About seven years ago, the upper end of the garden was deer-fenced. Now that about fourteen acres of the garden has been fenced with a combination of mesh deer fencing, solid fence and stout gates there is a great deal more variety of plants.

The garden is not only a place to enjoy, it’s a terrific resource for advice and education. Staff will answer endless questions and suggest plants for individual solutions. How much do you want to learn? Volunteer. The education is practical and hands-on. Van Wert also coordinates the Master Gardener course through the University of California, Davis. The next training is in January.

“People move here, often from urban areas, because they want to be closer to nature. After about a year or so they may change their minds,” she informs me. “There are ways to garden with deer but when people have tried everything else exclusion is the solution.

“If you move to the country to enjoy nature you have to give nature its fair share. Leave an area for the wildlife that’s here; leave ways in and out of those areas,” she says. “Plus, the more your neighbors fence off their land, the greater pressure from deer on your yard.

“It’s possible to design a garden that doesn’t attract deer but you sacrifice variety. In Van Wert’s own extensive garden she started out planting an herb garden around the house so that deer wouldn’t think of her place as a culinary destination. Then the vegetables went in and “each individual bed had to be covered or fenced. It was expensive and time-consuming. We finally used mesh deer fencing around part of the property,” she tells me. “Closing the gate is the most critical—they seem to wait for an open gate.”

Excluding deer means building a fence.* “Deer fence, if it is solid, can be about six feet high.
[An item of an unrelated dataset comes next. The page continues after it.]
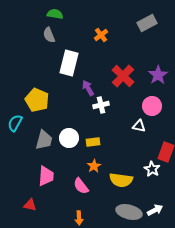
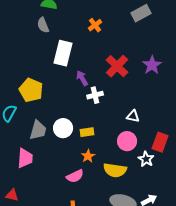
pink circle: (152, 106) -> (127, 141), moved
pink trapezoid: (46, 176) -> (25, 158), moved
pink semicircle: (81, 186) -> (75, 176), turned -78
red triangle: (30, 205) -> (12, 195), moved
Although deer can easily clear six feet, they don’t like to jump over anything when they can’t see where they’re landing. If not solid, the fence should be at least seven feet high,” she says.
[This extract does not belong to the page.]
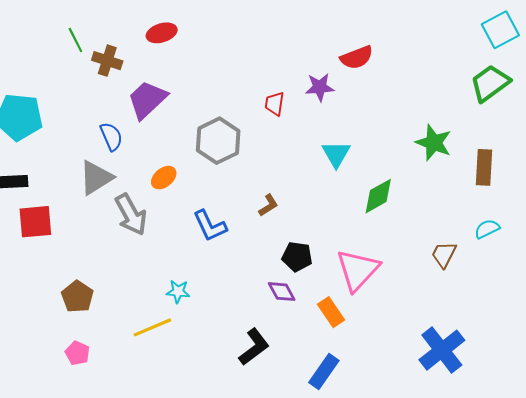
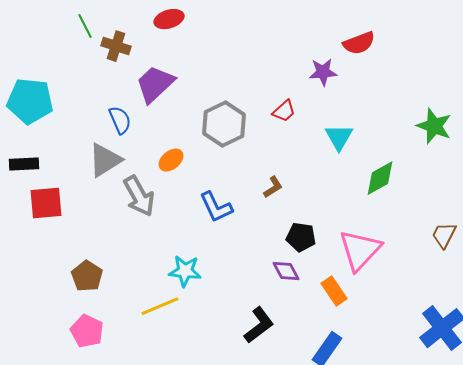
red trapezoid: (275, 104) -> (284, 111), moved, turned -140
cyan star: (178, 292) -> (185, 271), size x1.4
pink pentagon: (77, 353) -> (87, 331), size x1.4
“Almost all vegetables are deer candy. But in our vegetable garden here at the Garden we only have a short field fence with several strands of wire on top. It’s about four feet high, yet we’ve never had a problem,” Van Wert said.

“We think it’s because there’s so much else for them to eat,” she says. Also, they put deer resistant plants just inside and outside the fence that makes it less attractive to deer. “It’s a mix of deer-resistant perennials intermixed with Mediterranean herbs, such as lavender, that are unappetizing to deer.”
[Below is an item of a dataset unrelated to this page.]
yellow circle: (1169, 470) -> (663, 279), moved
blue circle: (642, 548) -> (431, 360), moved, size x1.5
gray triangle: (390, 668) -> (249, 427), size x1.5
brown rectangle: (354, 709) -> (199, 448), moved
Deer do get into the perennial garden occasionally. “Deer will test the fences and the gates but usually it’s because a large branch or a tree comes down,” says Van Wert. “They will take advantage.”

We meet up with Lily Ricardi who has worked in the perennial garden for fifteen years and has her own gardening business. They give me a list of the top “deer candy” plants that includes roses, geraniums, camellias, lilies in general, astillbe, and hebes.

“There are no plants that I consider deer proof, only deer resistant,” Van Wert emphasizes. “There are so many factors—the age of the deer, the conditions it’s living under, is there plenty to eat, is there a drought and food is scarce—so many considerations,” she explains.

Plants that have been deer resistant over the years are euphorbia, rosemary, rhododendron, helichrysum, any ornamental grasses, kniphofia, Erica (heath) and Calluna (heather).

“Rhododendrons do especially well here. Climatically this area is excellent,” Van Wert informs me. “Not only the natives but species straight out of the wild such as those from China. Most people don’t realize how many fragrant rhodies there are.”

To sum up, if deer in our yards and gardens is a problem, there is no one answer. There are multiple strategies, some work better than others so it helps to be inventive, use what is proven and even learn to live with our wild neighbor.

* See “Fencing on the North Coast: A Sense of Place”, Real Estate Magazine, Vol. 22, No. 22, April 17, 2009.